J'ai déjà écrit un article sur comment améliorer le RAG avec des métriques et des outils d'évaluation, mais le sujet est tellement vaste qu'il y a toujours de nouvelles choses à partager. D'autant plus que j'entends souvent des remarques comme : "Je ne comprends pas, pourtant j'ai ajouté [la techno à la mode], mais le résultat n'est pas bon."

Le RAG n'est pas magique (et c'est normal)

Le RAG, c'est un peu LE projet à la mode depuis le début de l'IA générative. Tout le monde veut son assistant boosté à l'IA, capable de répondre à n'importe quelle question sur ses données. On trouve des tutos "RAG en deux lignes", des outils "no-code", et ça donne l'impression que c'est simple.

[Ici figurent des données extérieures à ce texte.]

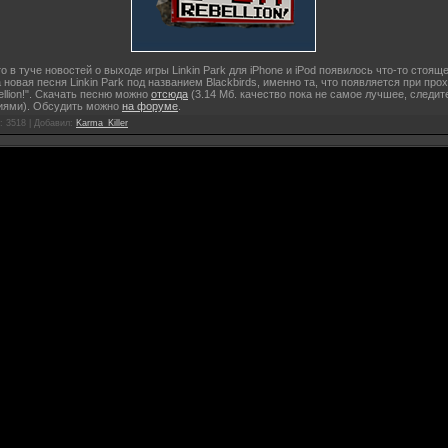
о в туче новостей о выходе игры Linkin Park для iPhone и iPod появилось что-то стояще
новая песня Linkin Park под названием Blackbirds, именно та, что появляется при про
bellion!". Скачать песню можно
отсюда
(3.14 Мб. качество пока не самое лучшее, следит
иями). Обсудить можно
на форуме
.
: 3518 |
Добавил
:
Karma_Killer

Mais la réalité, c'est qu'une fois le projet en place, les tests sont rarement aussi magiques qu'espéré. L'IA ne répond pas à tout, hallucine parfois, ou passe complètement à côté d'une question basique. Et là, grosse frustration.

Première chose à retenir : aucun système IA ne peut avoir 100% de bonnes réponses. La vraie valeur, on l'obtient en comprenant bien le problème qu'on veut résoudre, pas en cherchant la perfection.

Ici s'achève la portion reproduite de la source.